[Page-level text extractions]
******************************
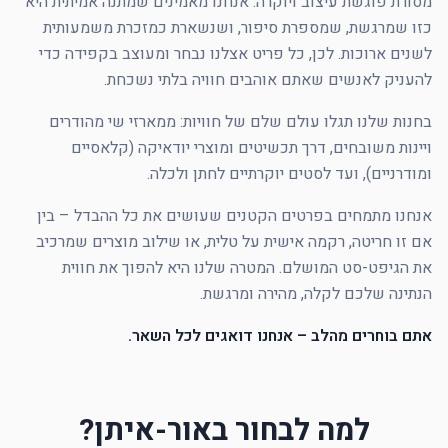
מסורת פוגשת עיצוב ויוקרה. אנחנו מאמינים שמתנה אמיתית היא
כזו שמרגשת, שמספרת סיפור, ושנשארת כמזכרת משמעותית
לשנים ארוכות. לכן, כל פריט אצלנו נבחר ומעוצב בקפידה כדי
להעניק לאנשים שאתם אוהבים חוויה בלתי נשכחת.
בחנות שלנו תגלו עולם שלם של חוויות: ממארזי שי מהודרים
ויינות משובחים, דרך תכשיטים ומוצרי יודאיקה (קלאסיים
ומודרניים), ועד לסטים יוקרתיים לחתן ולכלה.
אנחנו מתמחים בפרטים הקטנים שעושים את כל ההבדל – בין
אם זו חריטה, רקמה אישית על טלית, או שילוב מוצרים שמרכיב
את הגיפט-סט המושלם. המטרה שלנו היא להפוך את חווית
הנתינה שלכם לקלה, מהירה ומרגשת.
אתם בוחרים מהלב – אנחנו דואגים לכל השאר.
למה לבחור באור-איתן?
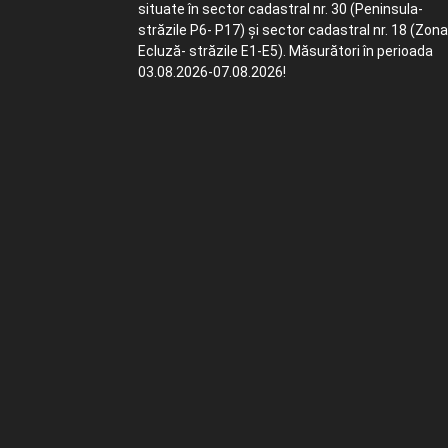
situate în sector cadastral nr. 30 (Peninsula-
străzile P6- P17) și sector cadastral nr. 18 (Zona
Ecluză- străzile E1-E5). Măsurători în perioada
03.08.2026-07.08.2026!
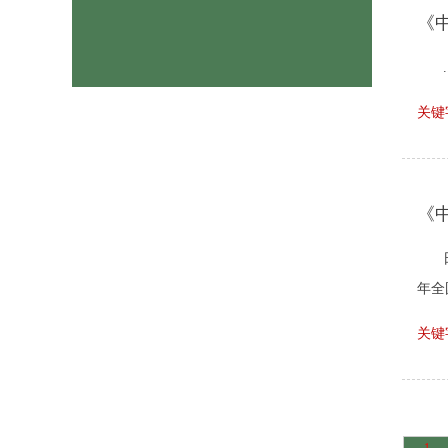
《
.
关键
《中
年全
关键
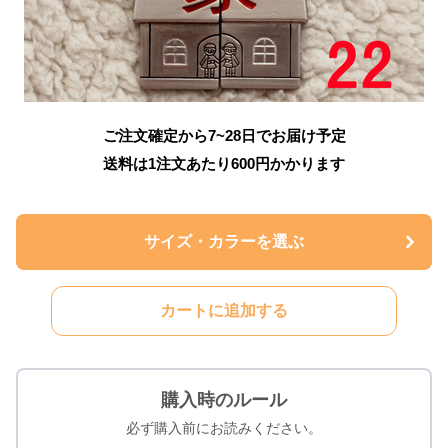
ご注文確定から7~28日でお届け予定
送料は1注文あたり
600
円かかります
サイズ・カラーを選ぶ
カートに追加する
購入時のルール
必ず購入前にお読みください。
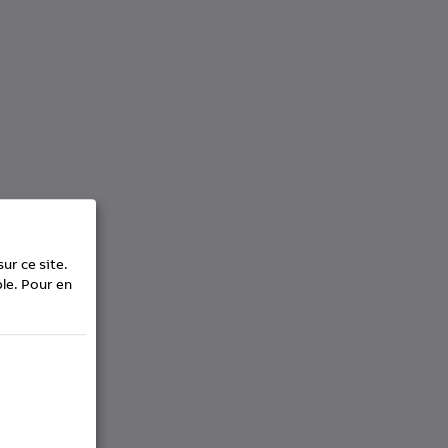
ur ce site.
le.
Pour en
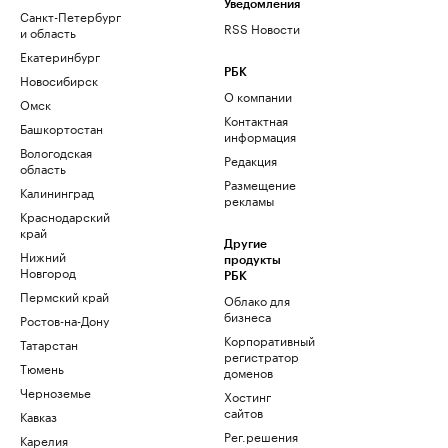
Уведомления
Санкт-Петербург
RSS Новости
и область
Екатеринбург
РБК
Новосибирск
О компании
Омск
Контактная
Башкортостан
информация
Вологодская
Редакция
область
Размещение
Калининград
рекламы
Краснодарский
край
Другие
Нижний
продукты
Новгород
РБК
Пермский край
Облако для
бизнеса
Ростов-на-Дону
Корпоративный
Татарстан
регистратор
Тюмень
доменов
Черноземье
Хостинг
сайтов
Кавказ
Рег.решения
Карелия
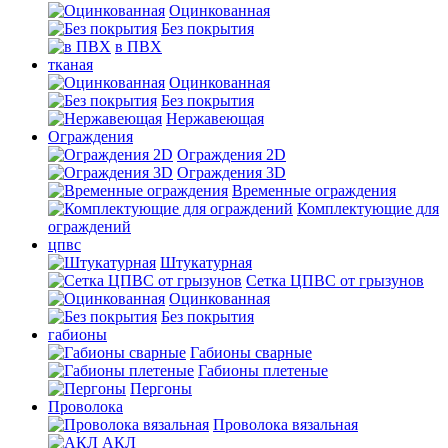
Оцинкованная
Без покрытия
в ПВХ
тканая
Оцинкованная
Без покрытия
Нержавеющая
Ограждения
Ограждения 2D
Ограждения 3D
Временные ограждения
Комплектующие для
ограждений
цпвс
Штукатурная
Сетка ЦПВС от грызунов
Оцинкованная
Без покрытия
габионы
Габионы сварные
Габионы плетеные
Пергоны
Проволока
Проволока вязальная
АКЛ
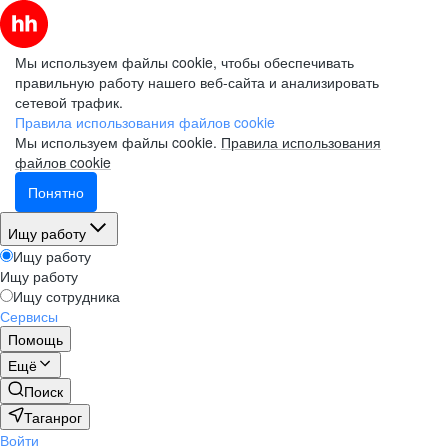
Мы используем файлы cookie, чтобы обеспечивать
правильную работу нашего веб-сайта и анализировать
сетевой трафик.
Правила использования файлов cookie
Мы используем файлы cookie.
Правила использования
файлов cookie
Понятно
Ищу работу
Ищу работу
Ищу работу
Ищу сотрудника
Сервисы
Помощь
Ещё
Поиск
Таганрог
Войти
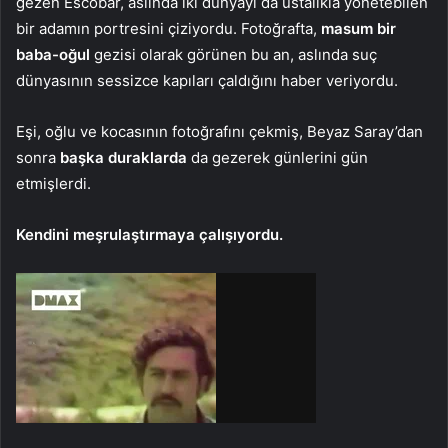
gezen Escobar, aslında iki dünyayı da ustalıkla yönetebilen
bir adamın portresini çiziyordu. Fotoğrafta,
masum bir
baba-oğul
gezisi olarak görünen bu an, aslında suç
dünyasının sessizce kapıları çaldığını haber veriyordu.
Eşi, oğlu ve kocasının fotoğrafını çekmiş, Beyaz Saray’dan
sonra
başka duraklarda
da gezerek günlerini gün
etmişlerdi.
Kendini meşrulaştırmaya çalışıyordu.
******************************
**PROMPT:** Wherever a line of the data above contains "cadastral", copy that line.

**TASK OUTPUT:**
situate în sector cadastral nr. 30 (Peninsula-
străzile P6- P17) și sector cadastral nr. 18 (Zona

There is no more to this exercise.